During the debate, he said Korea can afford to issue more debt because the won is already close to becoming a key currency globally. Internationalized currency can push their debt to a higher percent of GDP because the debt is more widely held by investors and traders.
"The household debt ratio in Korea is the highest in the world, whereas the national debt ratio is one of the lowest," Lee said. "In other countries, it exceeds 110 percent, but ours is less than 50 percent."
"That's because the country did not take the burden imposed on the people and instead passed it onto individuals."
Lee argues that international institutions such as the International Monetary Fund (IMF) recommend a national debt-to-GDP ratio of 85 percent. In 2021, Korea was at about 47 percent.
"Because we are currently so low, we have enough room," Lee said.
Lee's opponents have argued that Korea is not a key currency country. They say that while the won is considered a safe asset, issuing more bonds could lead to higher sovereign credit risk.

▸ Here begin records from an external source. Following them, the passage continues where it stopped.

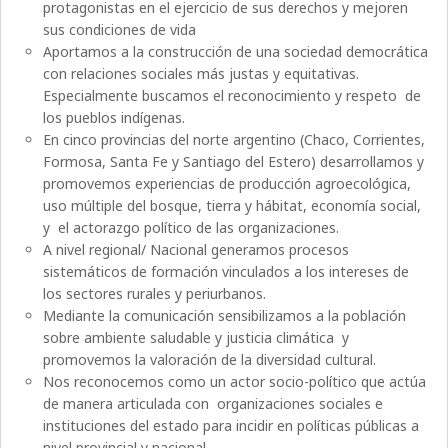
protagonistas en el ejercicio de sus derechos y mejoren
sus condiciones de vida
Aportamos a la construcción de una sociedad democrática
con relaciones sociales más justas y equitativas.
Especialmente buscamos el reconocimiento y respeto de
los pueblos indígenas.
En cinco provincias del norte argentino (Chaco, Corrientes,
Formosa, Santa Fe y Santiago del Estero) desarrollamos y
promovemos experiencias de producción agroecológica,
uso múltiple del bosque, tierra y hábitat, economía social,
y el actorazgo político de las organizaciones.
A nivel regional/ Nacional generamos procesos
sistemáticos de formación vinculados a los intereses de
los sectores rurales y periurbanos.
Mediante la comunicación sensibilizamos a la población
sobre ambiente saludable y justicia climática y
promovemos la valoración de la diversidad cultural.
Nos reconocemos como un actor socio-político que actúa
de manera articulada con organizaciones sociales e
instituciones del estado para incidir en políticas públicas a
nivel provincial y nacional.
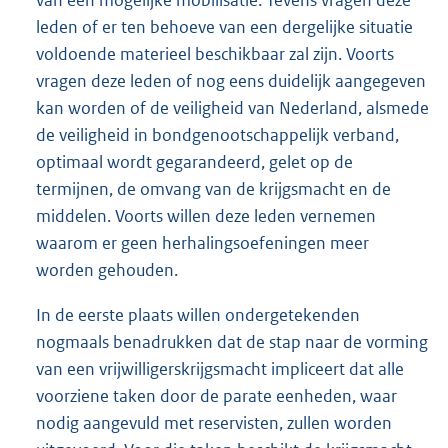
van een mogelijke mobilisatie. Tevens vragen deze
leden of er ten behoeve van een dergelijke situatie
voldoende materieel beschikbaar zal zijn. Voorts
vragen deze leden of nog eens duidelijk aangegeven
kan worden of de veiligheid van Nederland, alsmede
de veiligheid in bondgenootschappelijk verband,
optimaal wordt gegarandeerd, gelet op de
termijnen, de omvang van de krijgsmacht en de
middelen. Voorts willen deze leden vernemen
waarom er geen herhalingsoefeningen meer
worden gehouden.
In de eerste plaats willen ondergetekenden
nogmaals benadrukken dat de stap naar de vorming
van een vrijwilligerskrijgsmacht impliceert dat alle
voorziene taken door de parate eenheden, waar
nodig aangevuld met reservisten, zullen worden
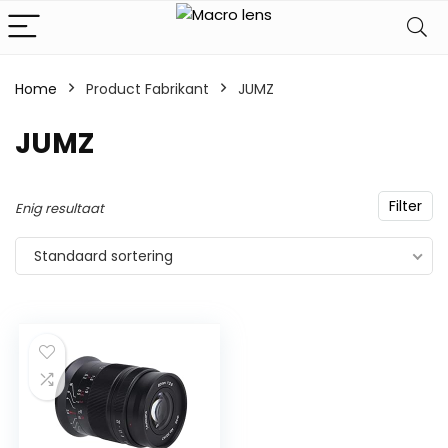
Home
Product Fabrikant
‎JUMZ
‎JUMZ
Filter
Enig resultaat
Standaard sortering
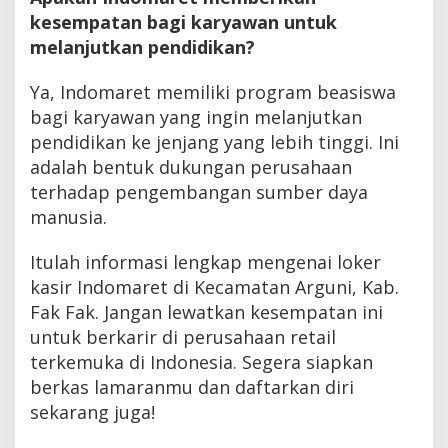
kesempatan bagi karyawan untuk
melanjutkan pendidikan?
Ya, Indomaret memiliki program beasiswa
bagi karyawan yang ingin melanjutkan
pendidikan ke jenjang yang lebih tinggi. Ini
adalah bentuk dukungan perusahaan
terhadap pengembangan sumber daya
manusia.
Itulah informasi lengkap mengenai loker
kasir Indomaret di Kecamatan Arguni, Kab.
Fak Fak. Jangan lewatkan kesempatan ini
untuk berkarir di perusahaan retail
terkemuka di Indonesia. Segera siapkan
berkas lamaranmu dan daftarkan diri
sekarang juga!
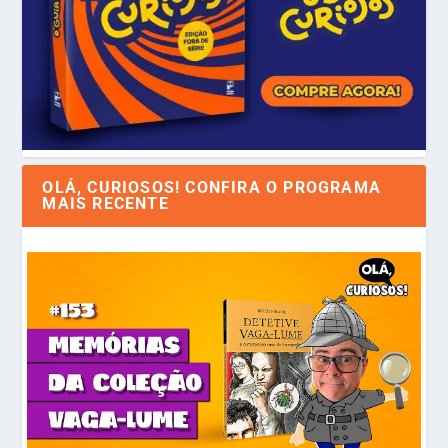
OLÁ, CURIOSOS! CONFIRA O PROGRAMA
MAIS RECENTE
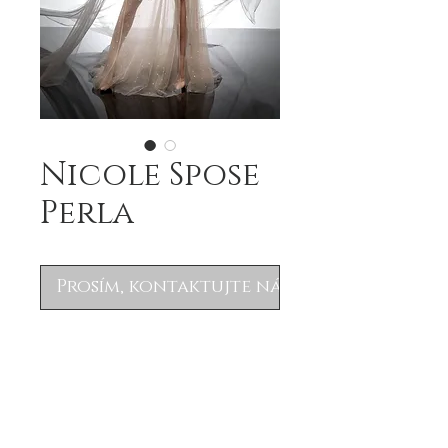
Nicole Spose
Perla
Prosím, kontaktujte nás
.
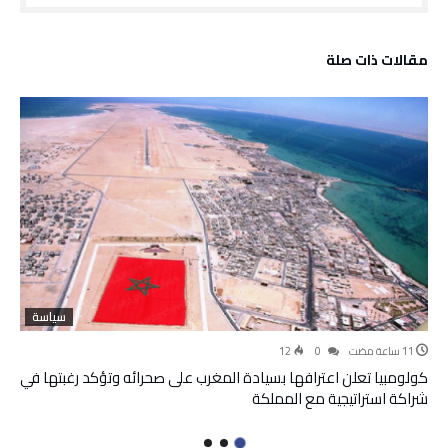
‫مقالات ذات صلة‬
سياسة
12
0
كولومبيا تعلن اعترافها بسيادة المغرب على صحرائه وتؤكد رغبتها في
شراكة استراتيجية مع المملكة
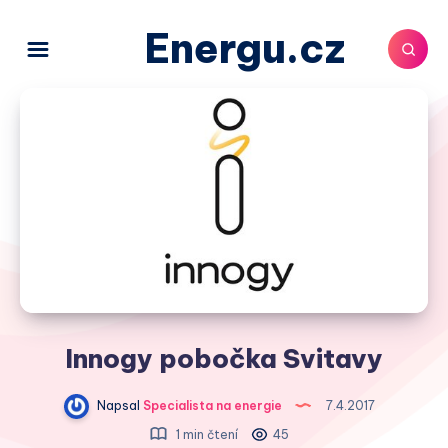
Energu.cz
Innogy pobočka Svitavy
Napsal
Specialista na energie
7.4.2017
1 min čtení
45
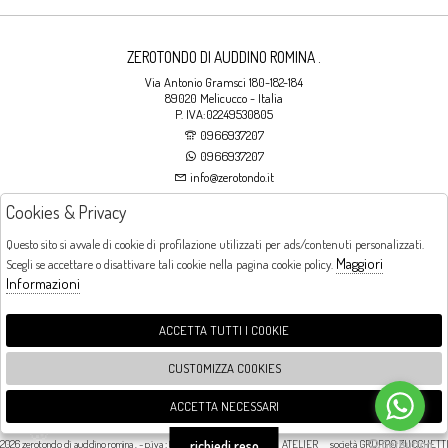
ZEROTONDO DI AUDDINO ROMINA .
Via Antonio Gramsci 180-182-184
89020 Melicucco - Italia
P. IVA:02249530805
0966937207
0966937207
info@zerotondo.it
Cookies & Privacy
SHOP
Questo sito si avvale di cookie di profilazione utilizzati per ads/contenuti personalizzati.
Maggiori
Scegli se accettare o disattivare tali cookie nella pagina cookie policy.
Orari di apertura
Informazioni
LUNEDI: CHIUSO LA MATTINA - DALLE 16:00 ALLE 20:00 DAL MARTEDI AL
SABATO: DALLE 09:00 ALLE 13:00 - DALLE 16:00 ALLE 20:00 DOMENICA:
CHIUSO
ACCETTA TUTTI I COOKIE
CUSTOMIZZA COOKIES
FOLLOW US
ACCETTA NECESSARI
🍪
2026 zerotondo di auddino romina . - p.iva : 02249530805 powered by
ATELIER
società
GRUPPO ZUCCHETT
richiedi reso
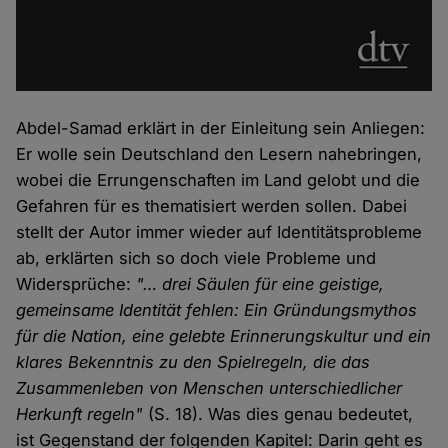
Abdel-Samad erklärt in der Einleitung sein Anliegen:
Er wolle sein Deutschland den Lesern nahebringen,
wobei die Errungenschaften im Land gelobt und die
Gefahren für es thematisiert werden sollen. Dabei
stellt der Autor immer wieder auf Identitätsprobleme
ab, erklärten sich so doch viele Probleme und
Widersprüche:
"… drei Säulen für eine geistige,
gemeinsame Identität fehlen: Ein Gründungsmythos
für die Nation, eine gelebte Erinnerungskultur und ein
klares Bekenntnis zu den Spielregeln, die das
Zusammenleben von Menschen unterschiedlicher
Herkunft regeln"
(S. 18). Was dies genau bedeutet,
ist Gegenstand der folgenden Kapitel: Darin geht es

Yoon Suk-yeol, from the main opposition People Power Party, argues that a 50 to 60-percent ratio for a country without an internationalized currency is a problem.
"When issuing too much government debt, the nation's credit score falls and the interest on external debt will rise," he said, noting that when Sweden's ratio broke 40 percent, government bond rates increased.
Yoon argues that the drop in the credit rating could lead to an exodus of foreign capital, which could bring about chaos not only in the financial market but spill over into the real economy.
Ahn Cheol-soo, another candidate, said during the debate that the argument by Lee that Korea's debt ratio should be allowed to exceed 100 percent of the GDP only applies to key-currency countries.
"There are many problems if a country that is not a key-currency country issues government bonds as there is not much demand," Ahn said.
The DP released a statement during the debate that Lee's comment was based on a report by the Federation of Korean Industries (FKI). The lobby group said that the comments were based on a flawed interpretation of the report.
The FKI said that the report was about Korea having the potential to be included in the International Monetary Fund's Special Drawing Rights (SDR) basket, which currently has five currencies: the dollar, the euro, the renminbi, the yen and the pound.
It added that even if the Korean won is included in the SDR basket, this does not mean it would lead to surge in demand for Korean bonds.
The won doesn't even rank in the top 20 for global payments.
According to the Society for Worldwide Interbank Financial Telecommunications, nearly 40 percent of global payments are in dollars and 37 are denominated in euro.
The pound is 6.4 percent, renminbi 3.2 percent and the yen 2.79 percent.
Even Canadian, Australian, Hong Kong and Singaporean currencies are used for more payments than the won, which is used for 0.2 percent of global payments.
Chae Yi-bae, the joint head of the DP's fair market committee, argues that Lee's comment on the key currency was used to explain how Korea's economy is relatively strong and the country fiscally sound.
"It shows that they didn't know what a key currency is," he said of the critics.
Due to in part to aggressive spending under the Moon Jae-in government, the national debt is expected to break 1,000 trillion won and 50 percent of GDP for the first time by the end of this year. Last year it was 47.3 percent.
In November, the IMF estimated that the national debt ratio will reach 66.78 percent by the end of 2026. It projected that Korea's national debt ratio will grow at the fastest pace among 35 countries categorized as advanced economies.